The US has announced it would implement tough new security rules for all airlines flying into the country, but held off from a threatened expansion of its carry-on laptop ban

"Inaction is not an option," Homeland Security Secretary John Kelly said, saying he believes airlines will comply with the new screening.

But he said the measures are not the last step to tighten security.

The new security measures, which European and US officials said would begin taking effect within three weeks, could prompt additional screening time for the 325,000 airline passengers arriving in the United States daily.

The decision not to impose new restrictions on laptops is a boost to US airlines, which have worried that an expansion of the ban to Europe or other locations could cause significant logistical problems and deter some travel.

Airlines that failed to satisfy new security requirements could still face future in-cabin electronics restrictions, Mr Kelly said.

European and US officials say that airlines have 21 days to put in place increased explosive screening and have 120 days to comply with other security measures, including enhanced screening of airline passengers.

US officials are requiring enhanced screening of personal electronic devices, passengers and explosive detection for the roughly 2,000 commercial flights arriving daily in the US from 280 airports in 105 countries.

Homeland Security officials told reporters they expected more than 99% of airlines would comply, a move that would effectively end the controversial electronics ban.
           
Airlines that fail to satisfy new security requirements could still face in-cabin electronics restrictions, Mr Kelly said."We expect all airlines will work with us to keep their aircraft, their crew and their passengers safe," he said.

Since laptops are widely used in flight by business class passengers - who pay double or more than the average ticket price - the airline industry had feared expanding the ban could cut into revenue.

U.S. authorities want increased security protocols around aircraft and in passenger areas, expanded canine screening and additional places where travellers can be cleared by US officials before they depart.

The United States imposed restrictions on laptops in March on flights originating at ten airports in eight countries, including Egypt, Saudi Arabia, Kuwait, Qatar and Turkey.

They came amid fears that a concealed bomb could be installed in electronic devices taken aboard aircraft.
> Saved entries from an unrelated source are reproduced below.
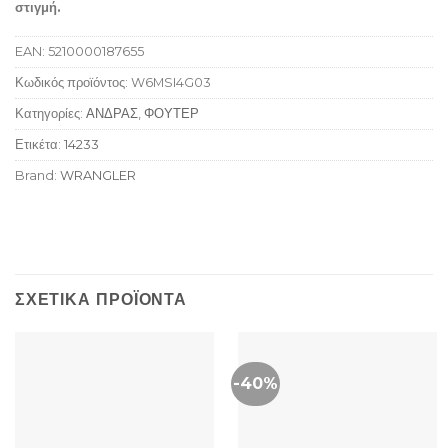
στιγμή.
EAN:
5210000187655
Κωδικός προϊόντος:
W6MSI4G03
Κατηγορίες:
ΑΝΔΡΑΣ
,
ΦΟΥΤΕΡ
Ετικέτα:
14233
Brand:
WRANGLER
ΣΧΕΤΙΚΆ ΠΡΟΪΌΝΤΑ
-40%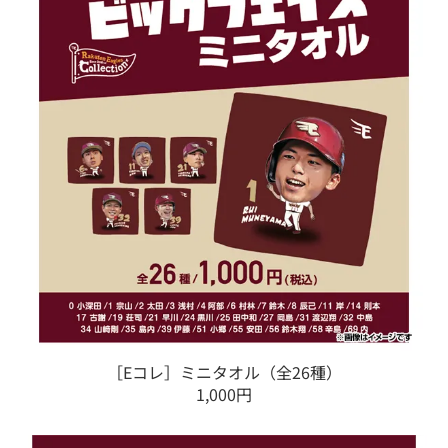
［Eコレ］ミニタオル（全26種）
1,000円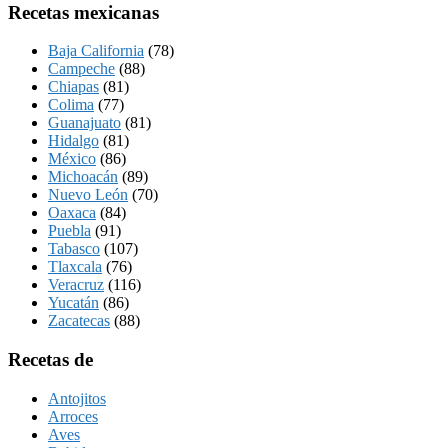
Recetas mexicanas
Baja California
(78)
Campeche
(88)
Chiapas
(81)
Colima
(77)
Guanajuato
(81)
Hidalgo
(81)
México
(86)
Michoacán
(89)
Nuevo León
(70)
Oaxaca
(84)
Puebla
(91)
Tabasco
(107)
Tlaxcala
(76)
Veracruz
(116)
Yucatán
(86)
Zacatecas
(88)
Recetas de
Antojitos
Arroces
Aves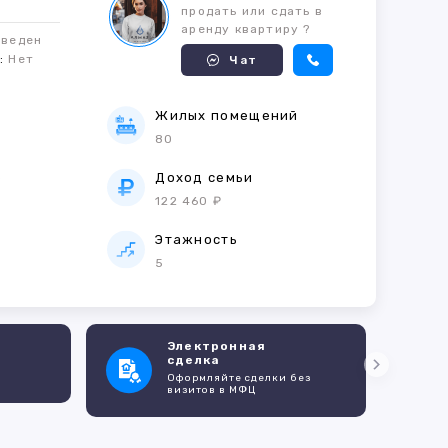
продать или сдать в
аренду квартиру ?
оведен
м:
Нет
Чат
Жилых помещений
80
е
Доход семьи
122 460 ₽
Этажность
5
Электронная
сделка
Оформляйте сделки без
визитов в МФЦ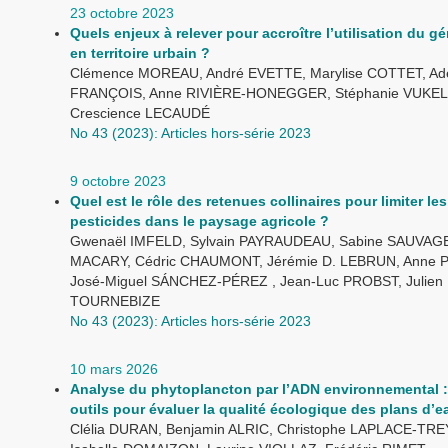
23 octobre 2023
Quels enjeux à relever pour accroître l’utilisation du g
en territoire urbain ?
Clémence MOREAU, André EVETTE, Marylise COTTET, Ade
FRANÇOIS, Anne RIVIÈRE-HONEGGER, Stéphanie VUKEL
Crescience LECAUDÉ
No 43 (2023): Articles hors-série 2023
9 octobre 2023
Quel est le rôle des retenues collinaires pour limiter les
pesticides dans le paysage agricole ?
Gwenaël IMFELD, Sylvain PAYRAUDEAU, Sabine SAUVAGE,
MACARY, Cédric CHAUMONT, Jérémie D. LEBRUN, Anne 
José-Miguel SÁNCHEZ-PÉREZ , Jean-Luc PROBST, Julien
TOURNEBIZE
No 43 (2023): Articles hors-série 2023
10 mars 2026
Analyse du phytoplancton par l’ADN environnemental 
outils pour évaluer la qualité écologique des plans d’e
Clélia DURAN, Benjamin ALRIC, Christophe LAPLACE-TR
Britain quickly followed suit with a similar set of restrictions.

Homeland security officials said that those ten airports can get off the list if they meet the new security requirements.

Airline officials told Reuters they are concerned about adding enhanced security measures to all airports worldwide that have direct flights to the United States rather than focus them on airports where threats are highest.
           
European airline groups said in a document reviewed by Reuters that if the threats are confirmed, the restrictions should be deployed to cover all EU departing flights, not just US-bound flights.